Mother's Day reminds me of the mixture of guilt and anxiety I would face every year usually one or two days prior to the day. For sure, I would be thinking of the perfect gift for mom weeks before, but invariably I would be buying flowers that morning or trying to find the card I forgot to send or even hoping I could schedule some other appointment after dinner. It took me till she was in her late 80's to realize that all she ever wanted was to be in my company for a few hours. We (CW and I) visited the cemetery on Sunday and I thought of all that as I cleaned up leaves that were stuck in between the stalks of the wild irises I planted there. They need little care and bloom every spring setting the spot ablaze in color. I think she would love them and thank me profusely which of course, would make me feel guilty. In stark contrast, my wife's sons asked her what she wanted for Mother's Day and when she decided she needed a new watch, they told her to pick one out and they would give her the money!On the day, they called. When I asked her if she wanted to invite them for dinner, she said no because they were busy. No fuss from the lady who lost her own mom when she was 12 years old.

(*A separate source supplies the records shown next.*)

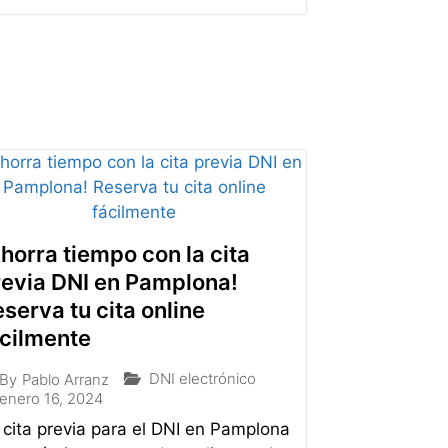
horra tiempo con la cita
revia DNI en Pamplona!
serva tu cita online
ácilmente
DNI electrónico
By
Pablo Arranz
enero 16, 2024
 cita previa para el DNI en Pamplona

Her only request was for me to make Eggplant Parmesan, her favorite Italian meal, and one which my mom excelled at making. No problem, hon!
As with most Italian meals, the secret is in getting the finest quality ingredients. Let's start with the eggplant. Buy either small "Italian" eggplants or a mid-sized vegetable. Just be sure the skin is shiny, without blemishes and there is no indentation in the front (which indicates a female). Females have more seeds and are thus, more bitter. You should peel the eggplant, then slice it in thin (1/4 in.) slices. Now, salt each piece with coarse salt and arrange them on a wire rack. Cover with a sheet pan weighted down with a few cans and let the eggplant pieces sit for an hour. Then, wash off the salt and thoroughly dry each piece. This will remove the bitterness.
As for the rest of the ingredients, the ricotta and mozzarella should be fresh if you can find them (If you have never tried fresh ricotta, it's worthwhile making your own), the tomatoes ideally San Marzano and the breadcrumbs Panko ( unless you have a bakery that makes their own) I won't go into how to make tomato sauce. I assume all my readers know how.I fry my eggplant for this dish. My grandmother and mom always fried theirs until mom got health conscious and decided to bake hers. I think you lose something in the taste but you are free to make that decision for yourselves. So, it's only a matter of efficiency in constructing this dish. I flour each piece lightly, dip it in egg then breadcrumbs and lay it on a sheet pan. When all the pieces are breaded, I heat a large skillet with extra virgin olive oil and fry the breaded eggplant till golden. I have another sheet pan lined with paper towels to drain the oil. After that, I put sauce on the bottom of a baking dish and build 3 or 4 layers of eggplant pieces, ricotta (mixed with some parmesan), and sauce. If you have basil, you can add a few torn leaves to your layers. The important thing here is to not smother the eggplant in cheese or sauce. This is the reason I can never order eggplant parmesan in a restaurant . They tend to overdo the sauce and cheese (not the Italian way). Top the eggplant with a few slices of fresh mozzarella and bake at 375 degrees for about 40 minutes. Thank you mom, I will always hold your memory dear.